The outpost defense missions are another odd fit. Every so often, the zombies launch a major attack, and you have to repel them using an armed drone. These sequences play more like an arcade shooting mission than a careful inspection sim, with machine guns, heavier weapons and support options like bombs and sniper cover once you upgrade your defenses. They are not terrible, but they feel imported from a different game. In something built around analysis, judgment and resource management, suddenly shifting into a mini Call of Duty-style defense mission is jarring. At least Quarantine Zone: The Last Check is forgiving enough to let players retry those sections until they succeed.

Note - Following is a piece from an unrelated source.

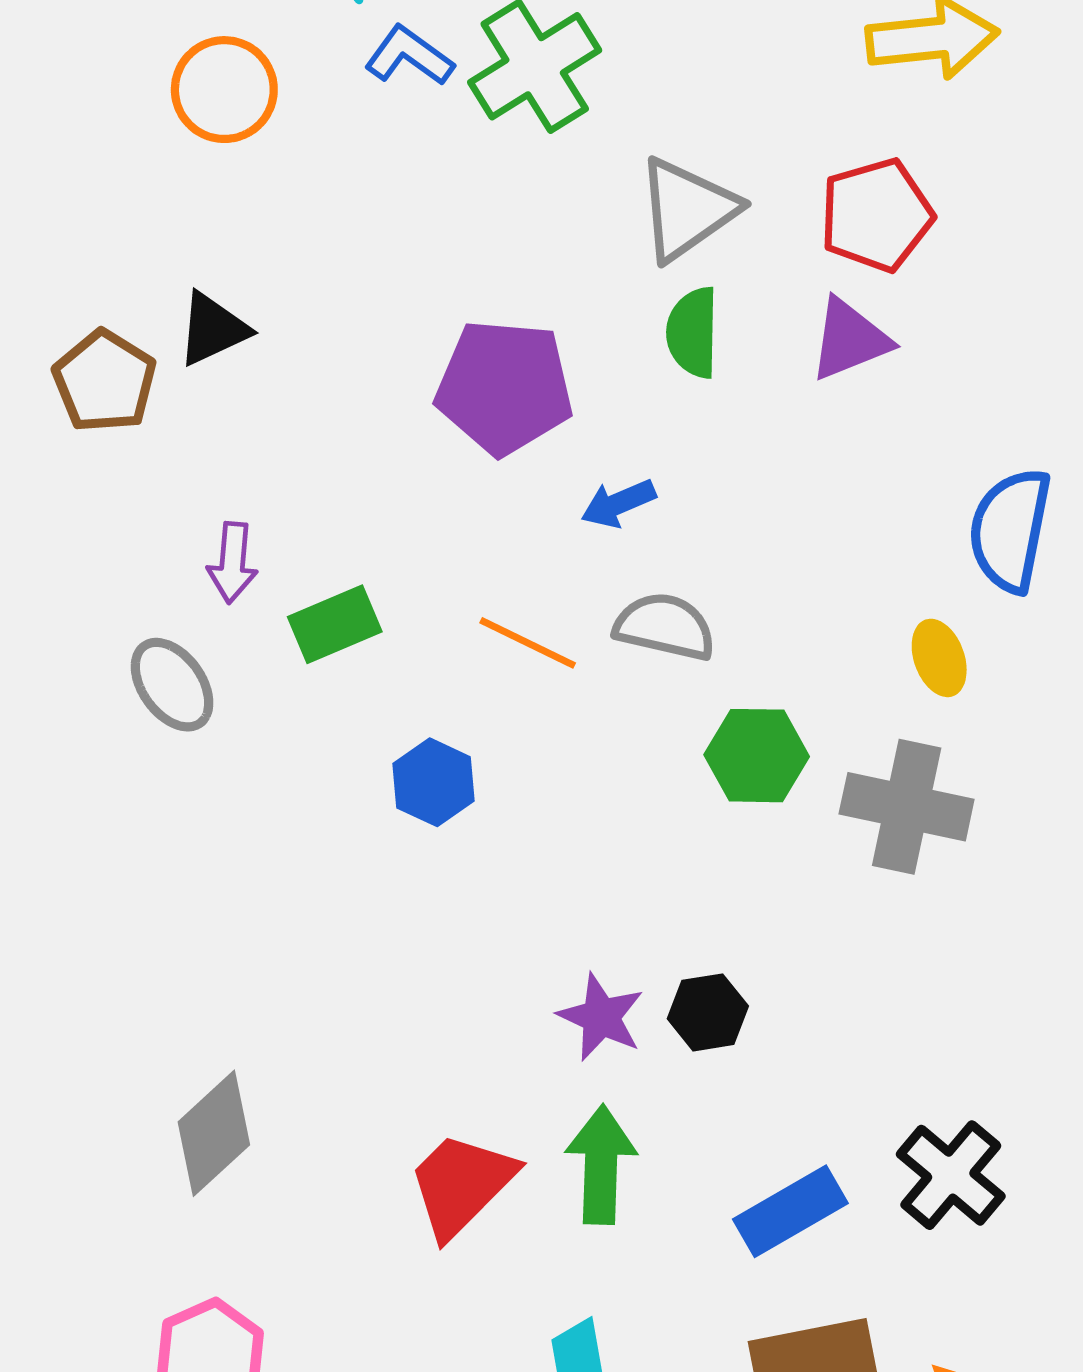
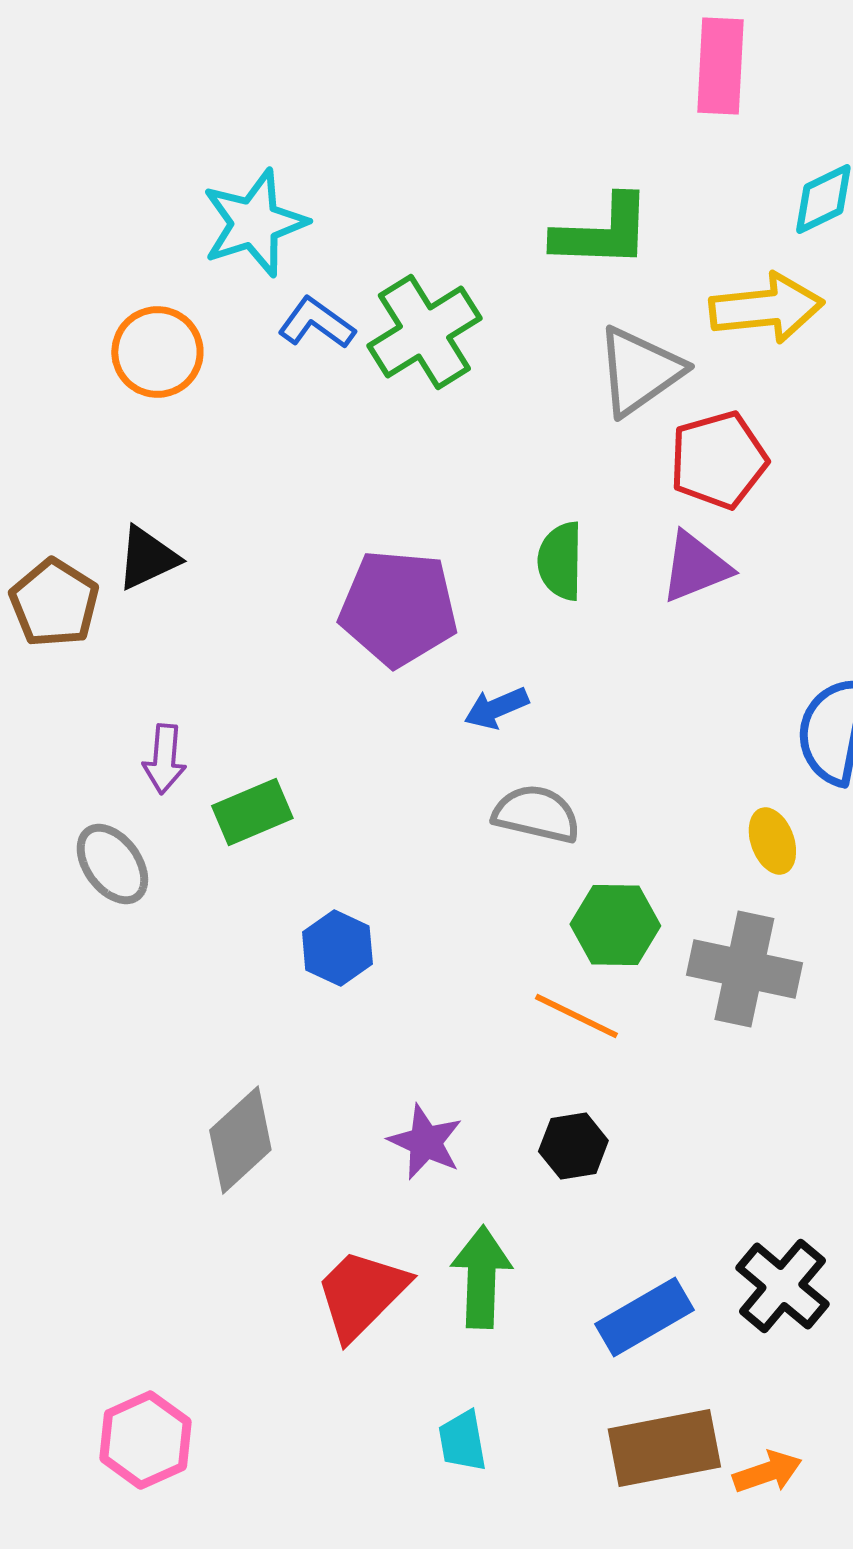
gray triangle: (687, 209) -> (639, 371), moved
orange line: (528, 643) -> (576, 1016), moved
purple star: (601, 1017) -> (425, 1142), moved
gray diamond: (214, 1133) -> (240, 1140), moved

One other controversial element is the inclusion of quite a few YouTube streamers as survivor characters. Some players on the Steam forums say that they break immersion and exist mostly as marketing cameos. I did not really mind them. In fact, I often preferred them to the more generic survivors because they tended to have more personality and better voice lines. And the game does not give them plot armor. Famous faces or not, they still have to be inspected like everyone else.
In the end, Quarantine Zone: The Last Check succeeds because its central idea is so strong. Running a zombie checkpoint, screening frightened civilians and trying to prevent disaster from walking right through your gate is a genuinely compelling concept. Its first-person perspective helps, the presentation is solid and there is a real tension to deciding who lives, who waits and who dies. At the same time, the title is rough around the edges. Some systems are vague when they should be clearer, some mechanics feel underdeveloped and the action-heavy defense missions do not fully mesh with the rest of the experience. Still, even with those problems, Quarantine Zone: The Last Check offers a fresh take on the zombie apocalypse and one that I enjoyed more than not.